So I am going to react hydrochloric acid with tin and want to get a rough estimate of how much tin a given quantity of acid can dissolve.

Atomic weights: Sn = 119, Cl = 35.5, H = 1

100ml of 35% HCl contains 35ml of HCl or approximately 35g HCl, about 1 mole of chlorine.

In the reaction, 1 mole of tin reacts with 2 moles of chlorine. As we have only 1 mole of chlorine then the acid would react with half a mole of tin.
About 60g of tin.

Can anyone tell me if this about right?
It seems an awful lot of tin.

 

Does not easily react ...

At wt Sn is 119 ............HCl is 36 .........

So 119 gm Sn reacts with 72 gm HCl ........... but since acid is only 35% pure HCl , you need 200gm or ml (aprox) of acid

Or 60gm tin reacts with about 100gm acid ... but that's assuming all acid reacts , as the reaction proceeds acid will dilute and make things very slow ..

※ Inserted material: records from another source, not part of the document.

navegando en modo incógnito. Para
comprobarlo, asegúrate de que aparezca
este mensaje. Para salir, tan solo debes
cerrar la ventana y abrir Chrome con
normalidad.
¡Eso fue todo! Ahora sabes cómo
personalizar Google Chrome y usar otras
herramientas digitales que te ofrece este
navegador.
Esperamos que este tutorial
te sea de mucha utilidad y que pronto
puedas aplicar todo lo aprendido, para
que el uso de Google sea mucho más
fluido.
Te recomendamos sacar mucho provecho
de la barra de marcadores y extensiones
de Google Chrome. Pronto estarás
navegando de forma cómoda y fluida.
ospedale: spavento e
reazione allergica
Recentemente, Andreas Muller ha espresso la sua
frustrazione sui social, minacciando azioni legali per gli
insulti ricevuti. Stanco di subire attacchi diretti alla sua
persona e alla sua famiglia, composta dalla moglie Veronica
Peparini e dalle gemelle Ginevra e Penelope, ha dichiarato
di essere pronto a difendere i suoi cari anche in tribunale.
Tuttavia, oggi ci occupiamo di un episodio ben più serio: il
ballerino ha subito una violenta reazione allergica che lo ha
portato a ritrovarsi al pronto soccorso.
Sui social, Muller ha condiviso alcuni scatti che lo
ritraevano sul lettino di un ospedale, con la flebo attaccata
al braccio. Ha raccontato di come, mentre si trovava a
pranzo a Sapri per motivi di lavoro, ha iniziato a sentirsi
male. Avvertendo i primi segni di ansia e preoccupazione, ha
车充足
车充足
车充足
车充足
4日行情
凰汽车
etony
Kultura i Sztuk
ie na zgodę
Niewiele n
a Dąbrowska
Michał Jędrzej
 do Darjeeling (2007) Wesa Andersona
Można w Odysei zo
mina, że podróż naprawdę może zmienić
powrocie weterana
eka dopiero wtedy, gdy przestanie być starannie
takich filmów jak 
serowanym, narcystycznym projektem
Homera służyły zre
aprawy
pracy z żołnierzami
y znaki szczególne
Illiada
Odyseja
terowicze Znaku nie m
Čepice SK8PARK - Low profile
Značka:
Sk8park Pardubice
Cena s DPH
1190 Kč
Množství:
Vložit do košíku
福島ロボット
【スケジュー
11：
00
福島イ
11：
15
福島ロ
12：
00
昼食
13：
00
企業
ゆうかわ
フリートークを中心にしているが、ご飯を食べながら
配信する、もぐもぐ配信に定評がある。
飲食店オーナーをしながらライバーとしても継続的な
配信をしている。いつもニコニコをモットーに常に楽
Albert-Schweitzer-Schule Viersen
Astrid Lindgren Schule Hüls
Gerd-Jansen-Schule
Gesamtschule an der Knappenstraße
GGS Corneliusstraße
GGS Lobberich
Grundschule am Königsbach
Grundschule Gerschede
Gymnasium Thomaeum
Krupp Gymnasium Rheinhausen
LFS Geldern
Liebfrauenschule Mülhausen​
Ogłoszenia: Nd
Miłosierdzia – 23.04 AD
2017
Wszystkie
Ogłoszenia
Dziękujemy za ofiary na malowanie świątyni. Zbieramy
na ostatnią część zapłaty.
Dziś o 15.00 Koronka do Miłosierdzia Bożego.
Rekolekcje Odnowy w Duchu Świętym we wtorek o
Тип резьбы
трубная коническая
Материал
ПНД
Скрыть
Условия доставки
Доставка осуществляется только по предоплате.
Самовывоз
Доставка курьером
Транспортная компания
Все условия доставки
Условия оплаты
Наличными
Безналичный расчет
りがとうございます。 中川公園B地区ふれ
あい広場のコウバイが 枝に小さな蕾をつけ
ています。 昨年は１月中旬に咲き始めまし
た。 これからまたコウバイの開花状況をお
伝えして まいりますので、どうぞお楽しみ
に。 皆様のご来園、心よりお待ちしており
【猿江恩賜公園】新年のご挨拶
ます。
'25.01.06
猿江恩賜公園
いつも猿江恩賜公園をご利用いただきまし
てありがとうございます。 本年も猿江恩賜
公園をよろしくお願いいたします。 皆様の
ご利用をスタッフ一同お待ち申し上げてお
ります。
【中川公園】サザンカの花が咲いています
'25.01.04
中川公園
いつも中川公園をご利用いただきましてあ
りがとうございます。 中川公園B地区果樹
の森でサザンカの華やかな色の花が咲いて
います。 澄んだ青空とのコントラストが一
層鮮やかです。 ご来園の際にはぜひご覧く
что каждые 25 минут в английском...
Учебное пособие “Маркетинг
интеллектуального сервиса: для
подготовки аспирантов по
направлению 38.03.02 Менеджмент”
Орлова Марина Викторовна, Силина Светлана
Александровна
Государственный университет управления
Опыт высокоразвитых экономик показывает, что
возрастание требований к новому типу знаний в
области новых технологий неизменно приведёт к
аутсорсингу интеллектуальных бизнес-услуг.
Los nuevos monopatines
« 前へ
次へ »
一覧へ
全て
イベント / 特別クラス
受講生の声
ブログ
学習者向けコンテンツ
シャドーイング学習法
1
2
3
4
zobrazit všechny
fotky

It's customary to use excess acid , then heat . The HCl and water left over will be driven off ..

 

OK, thanks. Given that it's 40 or so years since I did any such calculations I am so pleased I got it right. The plan is to deliberately leave some acid there so it is an acidic stannous chloride solution. So I can put in 30g of tin to get the desired result - but as I said it seems a lot of tin.